Por la pandemia, en gran parte, las muertes fueron sin asistencia médica en EE UU, pese a tener, por una inyección económica impresionante, un despliegue militar en el mundo de 1100 bases militares que, por el virus, quedaron paralizadas en sus operaciones.
Hubo 2 millones de muertos en el mundo 2020 por la pandemia. Las contabilizaciones macabras se pusieron día a día en tapas de todos los medios. Esas víctimas no alcanzan aún los 2,5 millones de muertos en los últimos 15 años de guerras y destrucción de ciudades y monumentos históricos. Muchos de ellos provocados por las agresiones coloniales en terceros países, siempre en nombre de “la libertad y la democracia”.
Agregamos 4,5 millones de desplazados, que solo se muestran como pobre gente, que huye de la miseria por el Mediterráneo, por la actitud cómplice de los medios hegemónicos que nunca explican las causas.
Esa crisis civilizatoria, desnudada por la pandemia, cambia los ejes geopolíticos mundiales, al realinear las fuerzas, desde donde emerge con firmeza el mundo oriental por sobre la hegemonía occidental. Y lo hace tanto desde el punto de vista económico como tecnológico, además del militar. Se terminó un ciclo de visión occidental de la vida, del mundo y de las cosas. Se derrumbó la mirada hegeliana de la historia.

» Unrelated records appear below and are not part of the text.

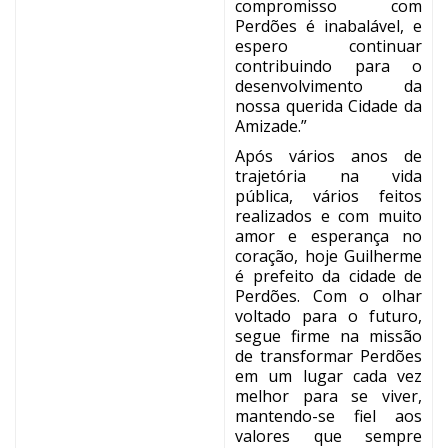
compromisso com
Perdões é inabalável, e
espero continuar
contribuindo para o
desenvolvimento da
nossa querida Cidade da
Amizade.”
Após vários anos de
trajetória na vida
pública, vários feitos
realizados e com muito
amor e esperança no
coração, hoje Guilherme
é prefeito da cidade de
Perdões. Com o olhar
voltado para o futuro,
segue firme na missão
de transformar Perdões
em um lugar cada vez
melhor para se viver,
mantendo-se fiel aos
valores que sempre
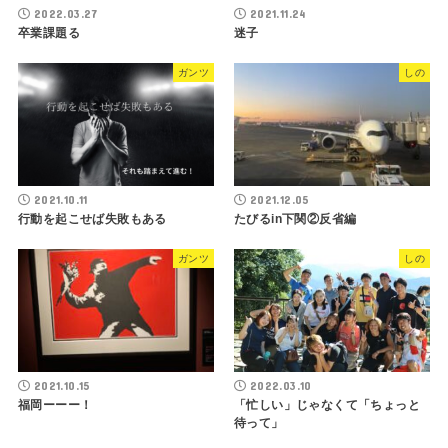
2022.03.27
2021.11.24
卒業課題る
迷子
ガンツ
しの
2021.10.11
2021.12.05
行動を起こせば失敗もある
たびるin下関②反省編
ガンツ
しの
2021.10.15
2022.03.10
福岡ーーー！
「忙しい」じゃなくて「ちょっと
待って」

Se reconstruye la memoria viva de 7000 años de experiencia, enterrados por la prepotencia cultural del mundo occidental de fijar la historia desde los 2400 años con imposiciones religiosas y monárquicas, siguiendo luego con el capitalismo y el neoliberalismo.
Podemos preguntarnos si el mundo será mejor o peor después de esta pandemia –sumada al calentamiento global–, anticipo de posteriores, si los seres humanos no somos capaces de recuperar la Humanidad como experiencia planetaria al servicio antropomórfico biocéntrico, y que nos enamore nuevamente respecto del cuidado de la naturaleza. La catástrofe ecológica se aproxima a pasos agigantados y nos está dando muestras: en medicina lo llamaríamos síntomas y signos del enojo de la Madre Tierra.

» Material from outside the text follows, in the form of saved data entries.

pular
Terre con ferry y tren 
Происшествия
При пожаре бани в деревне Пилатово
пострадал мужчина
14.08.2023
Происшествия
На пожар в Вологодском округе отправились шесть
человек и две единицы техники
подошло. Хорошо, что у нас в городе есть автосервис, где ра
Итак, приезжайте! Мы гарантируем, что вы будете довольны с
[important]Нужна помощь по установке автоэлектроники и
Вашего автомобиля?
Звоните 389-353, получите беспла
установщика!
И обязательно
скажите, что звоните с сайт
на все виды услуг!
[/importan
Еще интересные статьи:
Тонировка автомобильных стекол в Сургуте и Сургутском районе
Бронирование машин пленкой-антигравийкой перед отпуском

Esa Matria, que el pensamiento americano, mestizo, moreno, criollo profundo de nuestra Patria Grande, siempre ha desarrollado en paz, contribuyendo al respeto de la naturaleza a pesar de las agresiones coloniales del norte hegemónico que invadió 33 veces países de la región y, a la vez, bloqueó y sometió a pueblos y gobiernos durante los siglos XIX, XX y XXI, desde una concepción anglosajona imperial.
La imagen de un futuro modelo de solidaridad social activa entre los pueblos de Latinoamérica lo demuestra hoy una Venezuela bloqueada, que envía oxígeno al Manaos de un Brasil arrasado; la producción de vacunas en Argentina para 150 millones de latinoamericanos junto con México; el gas boliviano a nuestro país; la recuperación de Mercosur y próximamente de la Unasur. Se impone ejecutar la apertura al mundo desde nuestra identidad, sin claudicaciones, en nombre de esquemas macroeconómicos y realizar muchas menos colonizaciones culturales, que intentan borrar la memoria de los pueblos, como hizo el neoliberalismo dominante.
De cada crisis surge una oportunidad y la pandemia lo ha permitido, al desnudar los verdaderos rostros de un mundo invivible, brutal e inhumano, que habíamos naturalizado y que está carcomiendo las bases de la humanidad tal cual la conocimos hasta ahora. Si seguimos haciendo lo mismo, obtendremos los mismos resultados: la Madre Tierra nos está avisando.